The issue of perceived granularity7 and hierarchy will be a recurrent one in this discussion. It can be imagined, for example, that if certain textures with sufficiently articulated micro-structure (such as the openings of Xenakis' Pithoprakta or Eonta) were gradually slowed down, the perception of a unified texture would gradually give way to that of a succession of separate events and short patches of notes. Some insight into possible limits of textural perception may be gained from certain observations which Paul Fraisse records in The Psychology of Time.
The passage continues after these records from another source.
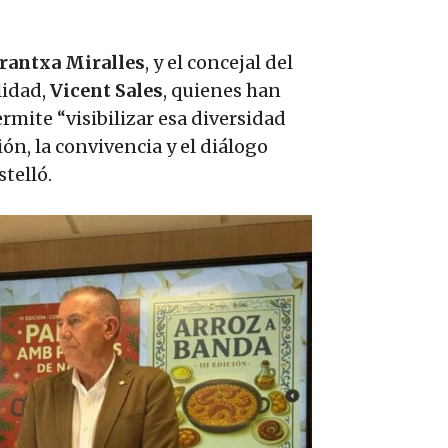
rantxa Miralles
, y el concejal del
lidad,
Vicent Sales
, quienes han
mite “visibilizar esa diversidad
ón, la convivencia y el diálogo
stelló.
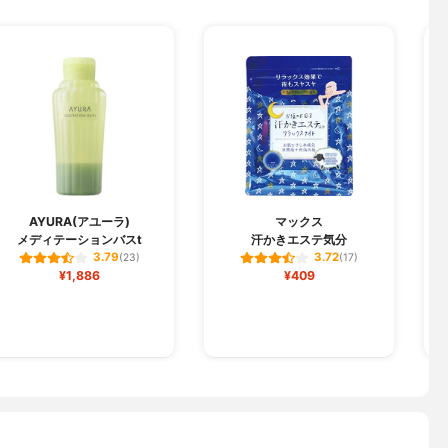
AYURA(アユーラ)
マックス
メディテーションバスt
汗かきエステ気分
3.79
3.72
(23)
(17)
¥1,886
¥409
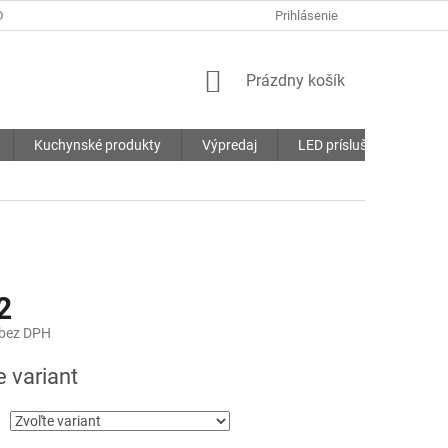
DMIENKY
OCHRANA OSOBNÝCH ÚDAJOV
Prihlásenie
SÚBORY COOKIES
NÁKUPNÝ
Prázdny košík
KOŠÍK
Kuchynské produkty
Výpredaj
LED príslušenstvo
2
 bez DPH
ová
e variant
Based on an extremely wide variety of experiments which in various ways involved immediate reaction to an auditory stimulus, Fraisse posits a 150-200 ms interval for listeners to become aware of a sound, and then another 400-500 ms to identify the sound (appropriately for the various experimental response contexts), after which attention sharply declines.8 The short figural events of massed sonorities involve, for the most part, a simple awareness of the presence of a protrusive element rather than a substantial identification. Even in the sparsest imaginable passages, a sense of "granularity" and textural cohesion is maintained if individual elements are short and completely self contained.
In both rarefied textures and massed, fluctuating sonorities, much of the static, objective textural impression is related to the listeners inability or lack of desire to tangibly anticipate the succession of events because they are either too sparse and rhythmically unpredictable or too densely packed one next to the other. Rather than focus on the linear aspect of succession, the listener's attention will shift to the global static impression in viewing a musical texture as a result of simultaneously active though not necessarily coincident micro-structural elements. Other factors which give rise to various aspects of the textural percept will be reviewed in the following section, but is is worth noting a valuable characterization of the typically complex hierarchical relationships in a massed sonority which Bruce Reiprich has presented in his analysis of Ligeti's Lontano.
The perceptual effect of Lontano is dependent upon elements that, at times, contribute more to foreground than to background features of the mass. Crescendi are attached to individual pitches and groups of pitches within canonic lines, resulting in a profusion of non-coincident dynamic activity. And combined with the range and timbral characteristics of each orchestral participant, these phenomena cause particular instruments to pierce through the overall texture and in so doing project pitches that can overshadow emphases such as those illustrated by pitch-count predominance. Ultimately, mass complexity in Lontano does not entirely consume the contrapuntal movement nor does the mass ever become totally homogeneous. Instead, interaction of canonic activity perceived at a number of levels produces a contextual hierarchy within the mass. The structural integrity of the whole is perceivable in terms of the activity of continuously shifting concentration between background and foreground: that is between a complex totality and locally projected pitches.9
The important element which Reiprich
brings out is the shifting complexity of foreground or figural events which prevent the music from
being heard as a succession of totally
fused texture. Attention is therefore divided between the granular details and the global presence of the sound
structure. Much of the spatial
"lontano" impression of the work is
projected by the extremely fine canonic granularity and subdued timbral
consistency which creates the effect of a dense complexity
perceived at a distance.
Phenomena of Grouping and Continuity
The four traditional grouping strategies of Gestalt psychology which
have been most easily adapted to audition and to the study of
musical texture are those of proximity, similarity, continuity and
"common fate".10
Proximity groupings are
conceived to apply both in successive temporal associations and in pitch
distances between individual events, as in the following conceptual illustration.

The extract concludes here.